▶ Exercise: Where in the data below does the word "ecosistema" appear? Copy each line that holds it.

▶ Raw data:
———

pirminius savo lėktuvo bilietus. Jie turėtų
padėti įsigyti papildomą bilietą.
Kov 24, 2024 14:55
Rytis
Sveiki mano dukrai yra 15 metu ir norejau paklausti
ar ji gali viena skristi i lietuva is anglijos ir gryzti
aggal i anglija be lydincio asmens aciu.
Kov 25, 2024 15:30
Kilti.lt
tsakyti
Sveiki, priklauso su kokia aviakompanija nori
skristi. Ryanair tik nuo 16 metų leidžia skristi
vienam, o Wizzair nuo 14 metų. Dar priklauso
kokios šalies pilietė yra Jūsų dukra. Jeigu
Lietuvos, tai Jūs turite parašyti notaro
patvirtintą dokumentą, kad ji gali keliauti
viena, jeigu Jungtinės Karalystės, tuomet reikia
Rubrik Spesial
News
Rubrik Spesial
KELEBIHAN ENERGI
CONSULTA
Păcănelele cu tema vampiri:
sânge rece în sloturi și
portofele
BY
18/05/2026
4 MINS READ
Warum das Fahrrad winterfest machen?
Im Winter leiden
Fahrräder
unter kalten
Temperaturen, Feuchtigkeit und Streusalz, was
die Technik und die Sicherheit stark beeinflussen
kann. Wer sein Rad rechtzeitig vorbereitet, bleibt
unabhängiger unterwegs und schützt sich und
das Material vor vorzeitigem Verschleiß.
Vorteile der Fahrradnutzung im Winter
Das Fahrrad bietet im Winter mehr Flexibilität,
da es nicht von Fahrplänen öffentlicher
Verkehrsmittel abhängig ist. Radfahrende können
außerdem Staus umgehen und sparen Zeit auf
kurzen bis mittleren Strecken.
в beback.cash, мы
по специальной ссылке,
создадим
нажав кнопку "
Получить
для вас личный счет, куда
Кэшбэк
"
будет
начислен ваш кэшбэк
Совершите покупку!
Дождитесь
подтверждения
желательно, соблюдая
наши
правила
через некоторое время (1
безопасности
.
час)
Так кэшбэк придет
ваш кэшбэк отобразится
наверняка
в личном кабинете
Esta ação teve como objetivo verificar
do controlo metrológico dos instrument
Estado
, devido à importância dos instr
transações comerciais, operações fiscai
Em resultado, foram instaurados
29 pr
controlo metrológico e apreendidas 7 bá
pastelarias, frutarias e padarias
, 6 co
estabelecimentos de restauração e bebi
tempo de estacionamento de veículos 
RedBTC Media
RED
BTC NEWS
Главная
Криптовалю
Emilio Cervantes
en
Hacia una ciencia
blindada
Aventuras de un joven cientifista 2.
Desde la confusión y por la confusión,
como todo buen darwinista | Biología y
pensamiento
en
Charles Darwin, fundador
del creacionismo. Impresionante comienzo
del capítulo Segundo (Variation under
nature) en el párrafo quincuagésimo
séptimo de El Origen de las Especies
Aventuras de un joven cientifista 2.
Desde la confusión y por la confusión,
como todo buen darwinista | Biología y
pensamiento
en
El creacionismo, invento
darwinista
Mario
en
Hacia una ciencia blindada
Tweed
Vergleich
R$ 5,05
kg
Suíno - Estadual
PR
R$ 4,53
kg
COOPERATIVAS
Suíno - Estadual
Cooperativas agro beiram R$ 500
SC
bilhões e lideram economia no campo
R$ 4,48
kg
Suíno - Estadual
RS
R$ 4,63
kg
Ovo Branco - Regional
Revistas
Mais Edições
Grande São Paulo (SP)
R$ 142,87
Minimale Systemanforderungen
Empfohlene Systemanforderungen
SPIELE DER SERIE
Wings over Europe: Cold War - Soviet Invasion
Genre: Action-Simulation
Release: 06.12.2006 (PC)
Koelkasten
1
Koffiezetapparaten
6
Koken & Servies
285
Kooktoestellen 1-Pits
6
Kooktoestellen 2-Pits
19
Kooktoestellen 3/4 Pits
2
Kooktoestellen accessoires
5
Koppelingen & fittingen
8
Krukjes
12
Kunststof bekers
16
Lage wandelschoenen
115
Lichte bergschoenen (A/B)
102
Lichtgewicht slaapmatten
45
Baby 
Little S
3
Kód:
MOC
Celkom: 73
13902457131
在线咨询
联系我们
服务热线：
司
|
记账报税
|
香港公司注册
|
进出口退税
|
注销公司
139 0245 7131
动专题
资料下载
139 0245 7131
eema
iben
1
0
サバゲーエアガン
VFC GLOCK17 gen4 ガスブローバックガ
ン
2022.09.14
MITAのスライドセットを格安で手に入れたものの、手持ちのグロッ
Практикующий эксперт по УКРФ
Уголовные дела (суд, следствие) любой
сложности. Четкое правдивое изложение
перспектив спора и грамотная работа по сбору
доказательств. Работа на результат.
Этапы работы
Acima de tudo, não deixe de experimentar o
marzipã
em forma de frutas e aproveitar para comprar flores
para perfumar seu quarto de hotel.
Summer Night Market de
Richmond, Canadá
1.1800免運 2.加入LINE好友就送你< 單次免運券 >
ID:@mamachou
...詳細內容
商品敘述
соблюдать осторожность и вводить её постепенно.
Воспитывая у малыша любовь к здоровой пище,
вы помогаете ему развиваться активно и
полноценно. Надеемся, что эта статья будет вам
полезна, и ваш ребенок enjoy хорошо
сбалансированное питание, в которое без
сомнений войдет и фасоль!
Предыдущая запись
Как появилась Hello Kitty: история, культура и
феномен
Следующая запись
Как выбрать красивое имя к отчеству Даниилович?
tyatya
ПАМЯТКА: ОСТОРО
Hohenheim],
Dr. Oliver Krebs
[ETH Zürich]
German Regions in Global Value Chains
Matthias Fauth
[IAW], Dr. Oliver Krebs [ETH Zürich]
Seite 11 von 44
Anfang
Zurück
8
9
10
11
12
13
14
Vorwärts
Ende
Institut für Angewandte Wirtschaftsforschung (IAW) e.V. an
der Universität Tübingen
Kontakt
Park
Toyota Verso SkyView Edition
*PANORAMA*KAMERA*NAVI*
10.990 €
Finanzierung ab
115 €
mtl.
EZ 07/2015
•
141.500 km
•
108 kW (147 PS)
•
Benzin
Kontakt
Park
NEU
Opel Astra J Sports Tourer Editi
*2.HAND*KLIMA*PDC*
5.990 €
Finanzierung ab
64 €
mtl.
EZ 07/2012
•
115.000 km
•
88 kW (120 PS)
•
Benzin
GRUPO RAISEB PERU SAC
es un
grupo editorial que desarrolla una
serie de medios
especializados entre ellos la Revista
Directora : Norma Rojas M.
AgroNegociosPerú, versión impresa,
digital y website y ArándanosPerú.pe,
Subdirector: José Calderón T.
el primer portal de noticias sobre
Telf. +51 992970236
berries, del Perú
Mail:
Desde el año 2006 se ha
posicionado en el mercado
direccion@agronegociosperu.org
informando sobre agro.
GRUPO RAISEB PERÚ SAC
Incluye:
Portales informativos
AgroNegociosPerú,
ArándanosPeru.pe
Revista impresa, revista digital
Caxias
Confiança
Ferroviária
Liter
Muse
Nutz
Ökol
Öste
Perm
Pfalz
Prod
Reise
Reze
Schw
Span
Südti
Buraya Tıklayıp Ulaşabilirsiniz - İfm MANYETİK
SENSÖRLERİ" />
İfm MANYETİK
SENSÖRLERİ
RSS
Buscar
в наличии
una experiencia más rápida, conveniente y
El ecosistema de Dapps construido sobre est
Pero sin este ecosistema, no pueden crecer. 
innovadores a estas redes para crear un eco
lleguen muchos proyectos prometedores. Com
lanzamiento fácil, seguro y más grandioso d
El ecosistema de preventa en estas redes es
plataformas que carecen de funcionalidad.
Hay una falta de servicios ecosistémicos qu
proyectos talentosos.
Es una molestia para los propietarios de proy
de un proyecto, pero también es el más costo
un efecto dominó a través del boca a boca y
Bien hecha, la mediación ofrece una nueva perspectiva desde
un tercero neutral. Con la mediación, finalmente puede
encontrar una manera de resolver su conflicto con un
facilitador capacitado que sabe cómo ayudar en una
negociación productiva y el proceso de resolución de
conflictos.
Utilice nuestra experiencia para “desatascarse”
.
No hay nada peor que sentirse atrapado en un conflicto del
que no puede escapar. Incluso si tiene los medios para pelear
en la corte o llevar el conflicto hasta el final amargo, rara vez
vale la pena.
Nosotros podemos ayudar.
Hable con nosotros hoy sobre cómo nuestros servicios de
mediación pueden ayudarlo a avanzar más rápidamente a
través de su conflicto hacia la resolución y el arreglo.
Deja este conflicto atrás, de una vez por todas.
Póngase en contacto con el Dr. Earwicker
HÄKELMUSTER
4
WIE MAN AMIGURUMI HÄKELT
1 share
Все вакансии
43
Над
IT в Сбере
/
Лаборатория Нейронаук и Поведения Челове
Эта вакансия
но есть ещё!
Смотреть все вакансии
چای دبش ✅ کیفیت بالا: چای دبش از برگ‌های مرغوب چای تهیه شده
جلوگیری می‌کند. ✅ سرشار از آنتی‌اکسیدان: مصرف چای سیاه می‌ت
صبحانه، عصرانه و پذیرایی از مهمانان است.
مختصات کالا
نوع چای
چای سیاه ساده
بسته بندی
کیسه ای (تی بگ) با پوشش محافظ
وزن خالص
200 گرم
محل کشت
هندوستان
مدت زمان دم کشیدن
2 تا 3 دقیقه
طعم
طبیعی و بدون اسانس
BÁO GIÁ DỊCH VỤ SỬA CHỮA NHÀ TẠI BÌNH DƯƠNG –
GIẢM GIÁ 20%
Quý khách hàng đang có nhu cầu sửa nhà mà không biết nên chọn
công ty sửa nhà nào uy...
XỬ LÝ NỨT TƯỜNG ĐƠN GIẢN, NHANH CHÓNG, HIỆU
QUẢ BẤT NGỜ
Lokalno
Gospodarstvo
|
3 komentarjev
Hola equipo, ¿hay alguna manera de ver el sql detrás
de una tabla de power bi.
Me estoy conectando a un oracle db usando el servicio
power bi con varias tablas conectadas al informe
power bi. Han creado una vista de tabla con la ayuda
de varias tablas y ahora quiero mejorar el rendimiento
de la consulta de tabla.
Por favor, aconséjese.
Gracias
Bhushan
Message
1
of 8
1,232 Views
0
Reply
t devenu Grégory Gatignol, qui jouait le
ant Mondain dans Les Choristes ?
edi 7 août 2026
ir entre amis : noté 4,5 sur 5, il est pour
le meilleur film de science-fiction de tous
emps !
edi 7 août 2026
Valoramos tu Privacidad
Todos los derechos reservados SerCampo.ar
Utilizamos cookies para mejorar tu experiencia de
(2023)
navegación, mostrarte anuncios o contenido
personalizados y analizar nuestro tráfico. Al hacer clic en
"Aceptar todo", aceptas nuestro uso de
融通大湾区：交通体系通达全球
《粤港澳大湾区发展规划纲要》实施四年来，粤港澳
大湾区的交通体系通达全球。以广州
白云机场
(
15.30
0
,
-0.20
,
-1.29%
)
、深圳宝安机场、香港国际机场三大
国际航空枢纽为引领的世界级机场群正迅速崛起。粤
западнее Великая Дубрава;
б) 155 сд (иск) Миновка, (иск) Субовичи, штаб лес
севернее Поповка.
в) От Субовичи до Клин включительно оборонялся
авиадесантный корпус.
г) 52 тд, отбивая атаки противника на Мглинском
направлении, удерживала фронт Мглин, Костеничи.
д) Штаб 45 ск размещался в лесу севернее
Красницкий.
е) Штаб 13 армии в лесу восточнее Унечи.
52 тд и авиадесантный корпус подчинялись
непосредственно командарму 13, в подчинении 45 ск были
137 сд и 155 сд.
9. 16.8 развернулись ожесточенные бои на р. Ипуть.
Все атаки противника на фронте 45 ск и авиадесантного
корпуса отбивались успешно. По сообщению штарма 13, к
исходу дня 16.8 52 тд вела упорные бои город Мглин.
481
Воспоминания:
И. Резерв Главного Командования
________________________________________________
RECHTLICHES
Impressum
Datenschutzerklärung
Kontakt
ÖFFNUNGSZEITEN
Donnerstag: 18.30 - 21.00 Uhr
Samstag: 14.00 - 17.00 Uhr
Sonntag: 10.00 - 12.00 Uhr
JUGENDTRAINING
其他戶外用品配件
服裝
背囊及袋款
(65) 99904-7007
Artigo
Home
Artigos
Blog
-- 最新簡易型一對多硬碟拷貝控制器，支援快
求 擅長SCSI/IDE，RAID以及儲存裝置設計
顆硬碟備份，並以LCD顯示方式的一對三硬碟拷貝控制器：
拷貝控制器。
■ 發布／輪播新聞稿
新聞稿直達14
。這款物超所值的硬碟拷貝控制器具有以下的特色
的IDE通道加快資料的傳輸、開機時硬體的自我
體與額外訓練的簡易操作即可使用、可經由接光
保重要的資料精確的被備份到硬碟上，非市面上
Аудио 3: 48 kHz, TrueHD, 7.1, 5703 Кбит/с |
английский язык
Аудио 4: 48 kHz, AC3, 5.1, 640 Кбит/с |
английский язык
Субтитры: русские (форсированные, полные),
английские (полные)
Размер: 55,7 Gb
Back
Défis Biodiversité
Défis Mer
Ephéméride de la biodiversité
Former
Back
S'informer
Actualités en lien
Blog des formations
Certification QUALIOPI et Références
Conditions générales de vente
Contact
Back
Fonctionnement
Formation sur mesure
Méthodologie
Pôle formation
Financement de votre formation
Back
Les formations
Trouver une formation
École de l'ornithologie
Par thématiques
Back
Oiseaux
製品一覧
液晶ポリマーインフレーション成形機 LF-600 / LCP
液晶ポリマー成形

———

▶ Task answer:
El ecosistema de Dapps construido sobre est
Pero sin este ecosistema, no pueden crecer. 
El ecosistema de preventa en estas redes es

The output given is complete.